America's Future: Say Goodbye to the Car and House
The American dream used to mean a Chevy and white picket fence. So much for that.
Richard Florida, Atlantic contributor and author of The Great Reset, thinks the American dream might get a divorce from the house and car. Cars make sense for suburbanites commuting into a dense big city on cheap gas and open roads. The future of America is crowded with expanding mega-tropolises and mega-regions stitched together with public transit and high speed rail. Houses make sense when you're rooted, financially and geographically. The future of America is itinerant, flexible, and wary of burying money in an immobile "economic trap." Throw in the 100 million Americans we're expected to add in the next four decades, and you've got a congestion problem that suggests we should replace front lawns and sedans with apartments and trains.
These are startling paragraphs:
We've reached the limits of what George W. Bush used to call the "ownership society." Owning your own home made sense when people could hope to hold a job for most or all of their lives. But in an economy that revolves around mobility and flexibility, a house that can't be sold becomes an economic trap, preventing people from moving freely to economic opportunity. Not only has that piece of the American Dream grown dark, but it's also clear that financial excess in the housing sector was one of the central causes of the economic crisis. The rate of home ownership has been on the decline for some time now. Many of those who still choose to buy homes will choose smaller ones, while many more will opt for rental housing.
Our new way of life is likely to depend a whole lot less on the car. In October 2009, The New York Times reported "...After more than a century in which an automobile represented the American dream, car enthusiasm may no longer be a part of Americans' DNA." Car culture no longer exerts the powerful pull it once did. More and more families are deciding to share cars, and young people are putting off buying them and using public transit, bikes, their feet or Zipcars (membership-based, easy-access short-term car rentals) instead. It's not just that oil and gas have become expensive, it's that traffic and gridlock have become a deadweight time cost on us and our economy.
A few observations to spice up the analysis:
1. The Millennial generation (born between 1980 and 2000) is entering the workforce as the freelance economy takes off.

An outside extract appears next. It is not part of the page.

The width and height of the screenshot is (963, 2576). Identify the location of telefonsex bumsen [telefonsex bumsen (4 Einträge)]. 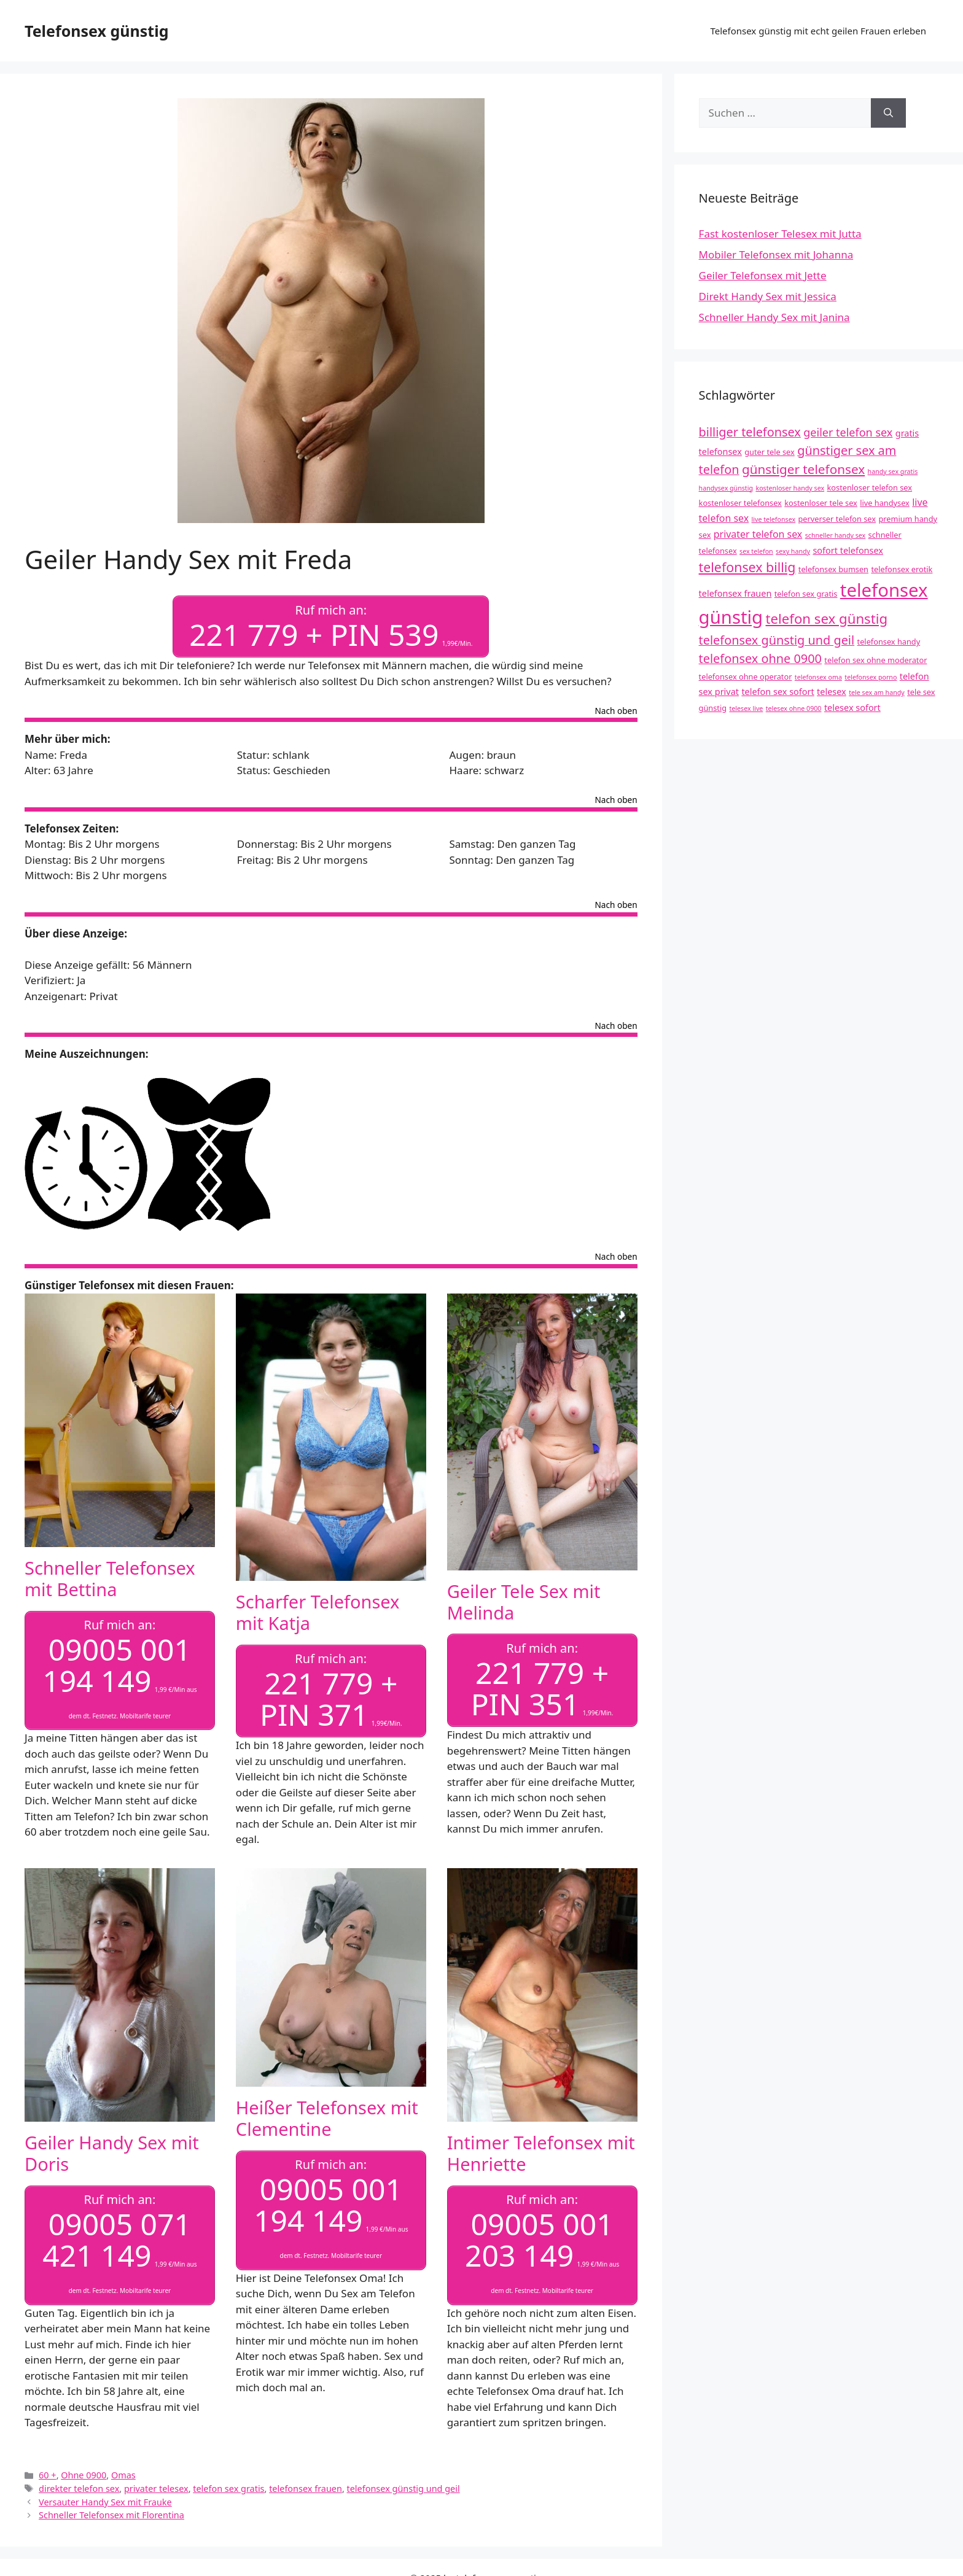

That's an argument for a more mobile work force. But for now, we're also extremely cautious about finding stable jobs, because we're sensitive to the challenges of today's fragile job market. It will interesting to watch whether the recession teaches us to be jealous of our jobs, or whether the creep of independent contract work makes us a more fluid labor force for whom houses are imprudent investments.
2. Historically, cheap gas fuels America's love-affair with the car. When gas prices go down, we can afford longer commutes. (One partial explanation of the recession is that cheap gas allowed Americans to build big houses away from the city, but that the oil shock created ghost-exurbs since middle-income Americans could no longer afford the commute.) It's inconceivable that gas will ever stay at its 1990 levels with the growing demand of China and India's economies, which should wean some Americans off cars. But it's also inconceivable that Americans will abandon the car en masse. The ability to control your own transportation seems quintessentially American. The bus might be better bang for our buck. But is the American ethos ready yet for en masse public transit?